It's been almost a week since my negative pregnancy test(s). I am pretty depressed.
I haven't wanted to talk to hardly anyone about this. I emailed my friends who knew, and my parents, and told them I don't want to talk about it. I haven't made an appointment with my therapist. I just don't have anything positive to say, so who wants to hear it.
On the up side, we have an appointment with Dr. F on Friday morning. Maybe I will feel more upbeat when we have a new game plan. But I just don't see how we can do anything soon, with our New York trip over Labor Day and B's five day trip to California the next weekend. I guess we will have to wait, and I just feel so hopeless and depressed when we're waiting. If B insists on going to this bachelor party and we have to wait another month, I am going to lose it. Maybe that won't be an issue. Scheduling and timing is always so dependent on my clinic.

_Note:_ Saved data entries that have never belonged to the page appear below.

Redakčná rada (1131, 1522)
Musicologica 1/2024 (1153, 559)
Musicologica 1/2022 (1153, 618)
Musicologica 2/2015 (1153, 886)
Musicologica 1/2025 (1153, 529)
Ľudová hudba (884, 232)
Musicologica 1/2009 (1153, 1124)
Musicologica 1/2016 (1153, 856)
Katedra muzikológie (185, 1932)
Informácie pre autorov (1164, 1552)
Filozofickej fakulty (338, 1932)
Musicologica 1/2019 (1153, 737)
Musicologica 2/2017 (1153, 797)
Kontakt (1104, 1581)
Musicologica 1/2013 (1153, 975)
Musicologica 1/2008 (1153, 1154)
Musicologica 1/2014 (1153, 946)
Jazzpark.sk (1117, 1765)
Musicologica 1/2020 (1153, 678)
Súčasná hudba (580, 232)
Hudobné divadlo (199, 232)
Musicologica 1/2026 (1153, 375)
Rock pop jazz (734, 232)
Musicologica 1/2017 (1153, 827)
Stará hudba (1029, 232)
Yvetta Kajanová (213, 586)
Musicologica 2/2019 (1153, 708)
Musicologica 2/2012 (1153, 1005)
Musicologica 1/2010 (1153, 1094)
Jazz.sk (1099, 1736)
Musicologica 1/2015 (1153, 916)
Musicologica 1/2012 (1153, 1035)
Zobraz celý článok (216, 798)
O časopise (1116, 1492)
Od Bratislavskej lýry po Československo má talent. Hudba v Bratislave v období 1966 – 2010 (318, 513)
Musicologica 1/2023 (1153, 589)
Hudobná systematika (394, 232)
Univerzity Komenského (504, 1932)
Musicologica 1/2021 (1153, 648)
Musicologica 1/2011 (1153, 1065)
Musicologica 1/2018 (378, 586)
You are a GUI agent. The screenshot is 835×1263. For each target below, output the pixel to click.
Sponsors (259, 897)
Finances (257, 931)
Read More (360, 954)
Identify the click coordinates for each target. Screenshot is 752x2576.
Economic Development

I'm exercising, eating okay, and getting sleep. Doing all the things I should be, but just feeling angry, bitter, and hopeless. Easily irritated too. B's parents were here this weekend and I wanted to strangle them sometimes. But I normally feel that way, so I guess that's no big change. My mom and aunt arrive on Friday night. What a time for visitors.
Anyway, nothing else to say. I'm just miserable and sad and feel very hopeless about my life. B is about to start school in October and I thought I'd have a baby by now to keep me company. Everyone is having babies and posting baby photos on FB and I am still here, where I was 19 months ago. Life is so unfair.